## Aim of the exercise
Beginning with the line that has "(DN). Para alguien que administra un servidor", please write out each remaining line of the listing below, word for word.

## Dataset records
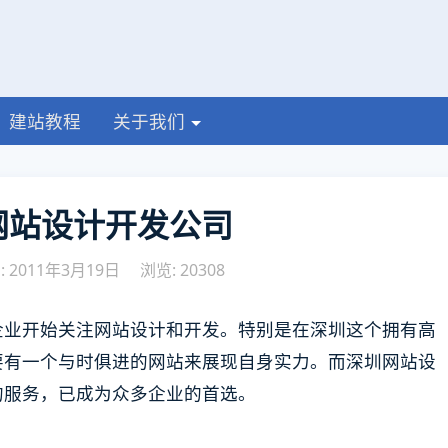
建站教程
关于我们
网站设计开发公司
 2011年3月19日
浏览: 20308
企业开始关注网站设计和开发。特别是在深圳这个拥有高
要有一个与时俱进的网站来展现自身实力。而深圳网站设
的服务，已成为众多企业的首选。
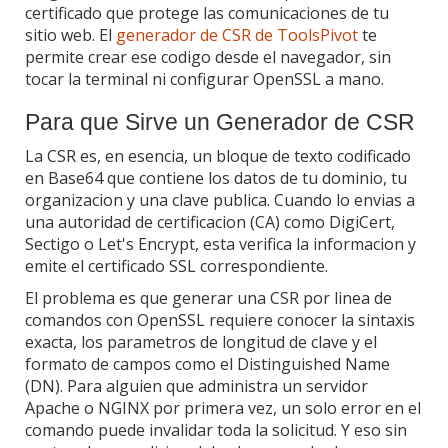
certificado que protege las comunicaciones de tu
sitio web. El
generador de CSR de ToolsPivot
te
permite crear ese codigo desde el navegador, sin
tocar la terminal ni configurar OpenSSL a mano.
Para que Sirve un Generador de CSR
La CSR es, en esencia, un bloque de texto codificado
en Base64 que contiene los datos de tu dominio, tu
organizacion y una clave publica. Cuando lo envias a
una autoridad de certificacion (CA) como DigiCert,
Sectigo o Let's Encrypt, esta verifica la informacion y
emite el certificado SSL correspondiente.
El problema es que generar una CSR por linea de
comandos con OpenSSL requiere conocer la sintaxis
exacta, los parametros de longitud de clave y el
formato de campos como el Distinguished Name
(DN). Para alguien que administra un servidor
Apache o NGINX por primera vez, un solo error en el
comando puede invalidar toda la solicitud. Y eso sin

## Answer to this task
(DN). Para alguien que administra un servidor
Apache o NGINX por primera vez, un solo error en el
comando puede invalidar toda la solicitud. Y eso sin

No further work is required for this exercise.